Comme si le mouvement, ce qui donne souffle, donc vie, à la bande dessinée, devait s’achever dans une sorte de pétrification la statufiant, la momifiant (la légitimation serait de cet ordre : une manière de figer ce qui est trop remuant ; si c’est bien cela, il faut la fuir comme la peste).
Et puis, au fond, que signifie ce mot « art » ? De quoi parle-t-on ? Le mot « art » a-t-il le même sens dans ces trois énoncés : « l’art de la bande dessinée », « l’art de la guerre », « l’art de marquer le pli de pantalon » ?

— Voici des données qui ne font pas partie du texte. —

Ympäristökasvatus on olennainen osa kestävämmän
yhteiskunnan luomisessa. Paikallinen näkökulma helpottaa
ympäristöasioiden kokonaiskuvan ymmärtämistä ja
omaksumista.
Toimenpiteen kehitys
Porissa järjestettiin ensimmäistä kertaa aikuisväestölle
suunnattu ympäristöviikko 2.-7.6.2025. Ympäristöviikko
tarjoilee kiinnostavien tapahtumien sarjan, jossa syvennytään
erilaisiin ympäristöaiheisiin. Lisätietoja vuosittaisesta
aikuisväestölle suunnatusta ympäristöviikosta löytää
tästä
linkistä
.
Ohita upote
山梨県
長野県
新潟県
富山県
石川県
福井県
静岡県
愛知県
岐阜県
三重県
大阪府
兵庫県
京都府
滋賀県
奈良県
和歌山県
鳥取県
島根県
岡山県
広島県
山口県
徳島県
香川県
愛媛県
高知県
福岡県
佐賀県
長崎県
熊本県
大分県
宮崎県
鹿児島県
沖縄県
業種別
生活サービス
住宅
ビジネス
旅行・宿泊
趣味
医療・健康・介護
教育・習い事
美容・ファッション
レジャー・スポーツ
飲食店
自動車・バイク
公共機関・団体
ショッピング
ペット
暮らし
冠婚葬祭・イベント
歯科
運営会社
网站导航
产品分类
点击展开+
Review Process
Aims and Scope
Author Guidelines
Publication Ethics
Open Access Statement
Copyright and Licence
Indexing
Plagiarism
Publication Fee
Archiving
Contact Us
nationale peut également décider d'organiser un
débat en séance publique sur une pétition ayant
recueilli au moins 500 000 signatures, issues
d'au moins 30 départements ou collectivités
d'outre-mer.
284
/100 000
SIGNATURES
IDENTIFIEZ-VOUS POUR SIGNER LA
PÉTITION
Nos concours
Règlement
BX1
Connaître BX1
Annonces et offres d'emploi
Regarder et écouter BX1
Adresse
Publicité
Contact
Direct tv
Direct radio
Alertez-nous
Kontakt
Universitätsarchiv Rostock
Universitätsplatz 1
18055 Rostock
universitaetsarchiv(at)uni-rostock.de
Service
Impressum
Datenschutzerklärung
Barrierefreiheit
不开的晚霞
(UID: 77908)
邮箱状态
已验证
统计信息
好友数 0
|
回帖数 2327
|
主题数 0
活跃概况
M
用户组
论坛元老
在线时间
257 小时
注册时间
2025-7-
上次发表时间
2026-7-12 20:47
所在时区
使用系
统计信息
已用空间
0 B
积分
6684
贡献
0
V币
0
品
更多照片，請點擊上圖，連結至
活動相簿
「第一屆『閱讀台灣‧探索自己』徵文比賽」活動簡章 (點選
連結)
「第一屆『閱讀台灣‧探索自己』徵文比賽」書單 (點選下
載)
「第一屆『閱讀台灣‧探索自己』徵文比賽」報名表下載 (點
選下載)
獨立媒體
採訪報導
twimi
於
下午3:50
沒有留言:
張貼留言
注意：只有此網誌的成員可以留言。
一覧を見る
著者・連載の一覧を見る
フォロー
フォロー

Il faudrait vraiment en finir une bonne fois pour toutes avec la vision romantique de l’art et (autant que possible) prendre soin de ne pas contaminer la lecture de la bande dessinée (qui n’a vraiment pas besoin de ça) avec cette idéologie désastreuse que les Duchamp, Cage et Cie n’ont hélas pas réussi à rendre caduque. Donc, ironisons (à la manière de Swarte) : la légitimité enfin ! Ou proposons de rebaptiser cet ouvrage : L’Art du neuvième art, histoire de semer un peu de doute dans le terreau trop gras, trop riche, de la reconnaissance officielle, espérant qu’y prospèrent ainsi ces « mauvaises herbes » que le Marché ne récupérera jamais et qui constituent peut-être le meilleur de la bande dessinée (et dont certaines sont heureusement présentes dans ce livre – je songe à Charlie Schlingo, certes reproduit en plus petit que d’autres, mais bien là, c’est l’essentiel).

(envoi :)
Pierre, donc, supplémentaire et nécessaire d’un édifice en inachèvement programmé (nous en mourrions de le voir achevé, comme déjà noté), cet Art de la bande dessinée est pour vous, si vous vous sentez dans la peau de cet(te) humaniste ouvert à la culture dans sa diversité. Et, paradoxalement (?), il est aussi pour vous si vous n’en pouvez plus de toute ces (petites) histoires-là, si vous gardez l’espoir de redonner un sens à ce qui fut (et renaîtra sans doute) avant-garde (ce dynamitage de tous les processus de légitimation ou d’artification).